African countries are implementing Option B+, but high loss to follow-up (LTF) among pregnant women on antiretroviral therapy (ART) threatens program success and mother/infant lives. Due to the lack of linked data, LTF estimates do not account for unreported transfers. We hypothesize that “clinic shopping” and rural-urban travel after delivery may inflate LTF estimates. To test this, we traced lost patients using a national lab database in South Africa to assess continuity of care and update LTF estimates.
We included all HIV+ women initiating ART during pregnancy at seven clinics in Gauteng Province from 1 Jan 2012 to 31 July 2013 and considered LTF (no visit >3 mo; n=312). Using name and date of birth, we manually searched the National Health Laboratory Service database. Records were categorized as from the initiation site or a new facility. Continued HIV care was defined as accessing care after ART initiation at a new facility shown by ≥1 CD4 or viral load test on record, or any record from a new ART clinic. “Clinic shoppers” were defined as seeking care at a new ART facility within Gauteng.

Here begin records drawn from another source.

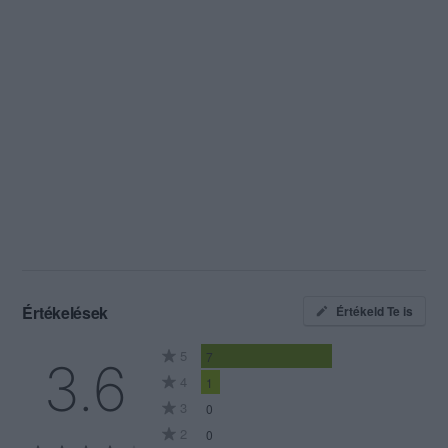
Értékelések
Értékeld Te is
5
7
3.6
4
1
3
0
2
0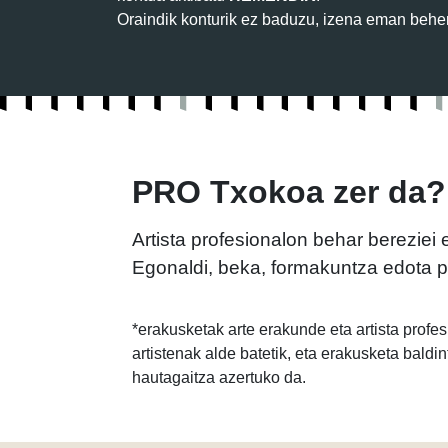
Oraindik konturik ez baduzu, izena eman behe
PRO Txokoa zer da?
Artista profesionalon behar bereziei
Egonaldi, beka, formakuntza edota pr
*erakusketak arte erakunde eta artista profe
artistenak alde batetik, eta erakusketa bald
hautagaitza azertuko da.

At ART initiation, median age was 29 years (IQR:25-33) and CD4+ cell value was 268 cells/µL (200-340). Median time between initiation and last clinic visit was 112 days (29-268). Records were missing—including from the initiation site—for 115 (36.9%) women. Of the 197 located, 97 (49.2%) continued HIV care at a new facility. Most (71.1%) were clinic shoppers; 28.9% sought care in other provinces. Overall median time out of care was 406 days (238-734). Compared to women accessing care in other provinces, clinic shoppers stayed out of care longer (median 530 days, IQR:332-808 vs. 269, IQR:72-409, p<0.01) and median CD4 upon care reentry trended lower (317 cells/µL, IQR:159-610 vs. 499, IQR:213-571). Considering all 97 women as engaged in care, cohort LTF drops from 38.1% to 26.3%.
We found substantial continued care among women considered LTF after initiating ART during pregnancy, both within the same city and in other provinces. This highlights the difficulty of producing accurate estimates of retention in care and underscores the need for a unique identifier and a national, linked health database. We also found that women are suspending care for extended periods of time with consequent immunosuppression. More must be learned as to how women choose HIV facilities, access care, and travel around the time of delivery; continuum of care estimates may be overly pessimistic.